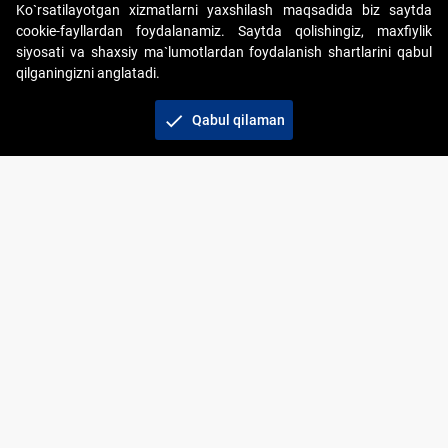
Ko`rsatilayotgan xizmatlarni yaxshilash maqsadida biz saytda
cookie-fayllardan foydalanamiz. Saytda qolishingiz, maxfiylik
siyosati va shaxsiy ma`lumotlardan foydalanish shartlarini qabul
qilganingizni anglatadi.
Copyright © 2017-2026. "Elektron onlayn-auksionlarni
tashkil etish" AJ. Barcha huquqlar himoyalangan
check
Qabul qilaman
To‘lov usullari
Bog‘lanish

☆ ☆ ☆

**Problem to work on:**
Write out each line of the listing above, exactly, from its first line to the line holding "Copyright © 2017-2026.", inclusive. Skip the pictures.

**Response box:**
Ko`rsatilayotgan xizmatlarni yaxshilash maqsadida biz saytda
cookie-fayllardan foydalanamiz. Saytda qolishingiz, maxfiylik
siyosati va shaxsiy ma`lumotlardan foydalanish shartlarini qabul
qilganingizni anglatadi.
Copyright © 2017-2026. "Elektron onlayn-auksionlarni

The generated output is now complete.